Художественная литература Прикамья дает достаточно материала для подобного анализа. Особенно широко диалектные элементы представлены в прозе, например в произведениях И. Байгулова, М. Голубкова, А. Домнина, А. Кирпищиковой, А. Крашенинникова, Л. Правдина, К. Рождественской, А. Ромашова, А. Спешилова и других пермских авторов. В творчестве пермских прозаиков представлены фонетические, грамматические, лексические диалектные элементы, в том числе лексические всех типов (собственно лексические, семантические, этнографические, словообразовательные и др.). В прозаических произведениях чаще всего диалектные элементы наблюдаются в речи персонажей, служат средством характеристики героев, но иногда встречаются и в авторском повествовании. Писатели используют диалектные слова, чтобы воссоздать местный колорит, нарисовать картину народного быта, труда, описать местный рельеф, природу, передать особенности материальной культуры и духа родного края.
Использование диалектных элементов в лирической поэзии имеет свои особенности по сравнению с прозой. В лирических текстах диалектизмов значительно меньше, встречаются в основном лексические элементы. Это связано, видимо, с тем, что поэты стремятся реализовать особую выразительность, образность народного слова и не ставят перед собой задачу воспроизведения фонетических и грамматических особенностей местной речи, вызванных диалектом.

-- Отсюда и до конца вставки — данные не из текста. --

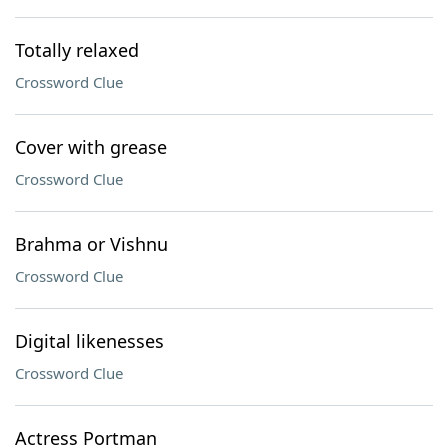
Totally relaxed
Crossword Clue
Cover with grease
Crossword Clue
Brahma or Vishnu
Crossword Clue
Digital likenesses
Crossword Clue
Actress Portman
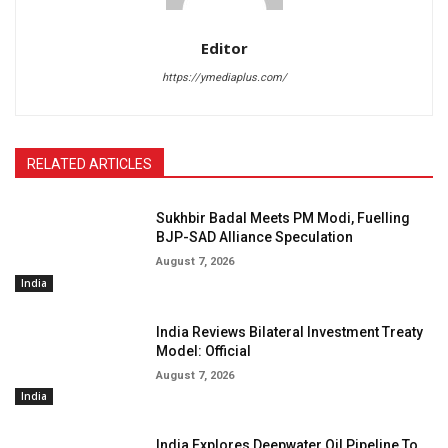
Editor
https://ymediaplus.com/
RELATED ARTICLES
Sukhbir Badal Meets PM Modi, Fuelling
BJP-SAD Alliance Speculation
August 7, 2026
India
India Reviews Bilateral Investment Treaty
Model: Official
August 7, 2026
India
India Explores Deepwater Oil Pipeline To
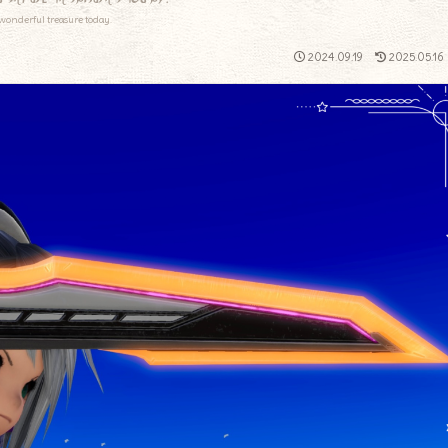
wonderful treasure today.
2024.09.19
2025.05.16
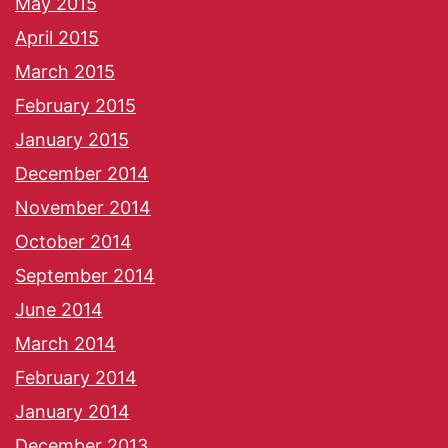
May 2015
April 2015
March 2015
February 2015
January 2015
December 2014
November 2014
October 2014
September 2014
June 2014
March 2014
February 2014
January 2014
December 2013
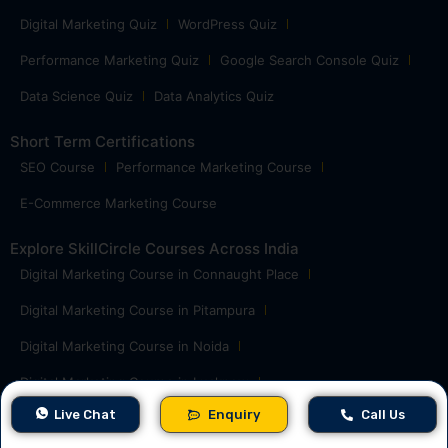
Digital Marketing Quiz
WordPress Quiz
Performance Marketing Quiz
Google Search Console Quiz
Data Science Quiz
Data Analytics Quiz
Short Term Certifications
SEO Course
Performance Marketing Course
E-Commerce Marketing Course
Explore SkillCircle Courses Across India
Digital Marketing Course in Connaught Place
Digital Marketing Course in Pitampura
Digital Marketing Course in Noida
Digital Marketing Course in Lucknow
Live Chat
Enquiry
Call Us
Digital Marketing Course in Ghaziabad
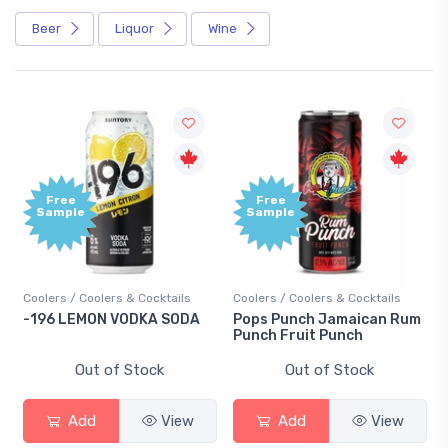
Beer
Liquor
Wine
Free
Free
Sample
Sample
Coolers / Coolers & Cocktails
Coolers / Coolers & Cocktails
-196 LEMON VODKA SODA
Pops Punch Jamaican Rum
Punch Fruit Punch
Out of Stock
Out of Stock
Add
View
Add
View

Иными словами, как нам думается, воспроизведение в художественной речи фонетических и грамматических особенностей является средством изобразительности, описательности, а использование диалектной лексики — в большей степени средством выразительности. Приоритет в использовании именно словесных ресурсов местного диалекта пермскими поэтами объясняется тем, что функция выразительности, экспрессивности для лирической поэзии важнее.
Обратимся к примерам употребления местных диалектизмов в стихотворениях пермских поэтов (ниже приводятся как целые тексты, так и отдельные фрагменты). Предложенный материал рекомендуется для уроков русского языка, посвященных темам «Диалектная лексика» и «Художественный стиль» (при изучении художественного стиля отмечается, что автор в соответствии с эстетической задачей может использовать в художественном произведении языковые средства других функциональных стилей литературного языка, а также элементы нелитературных форм речи, в том числе территориальных диалектов).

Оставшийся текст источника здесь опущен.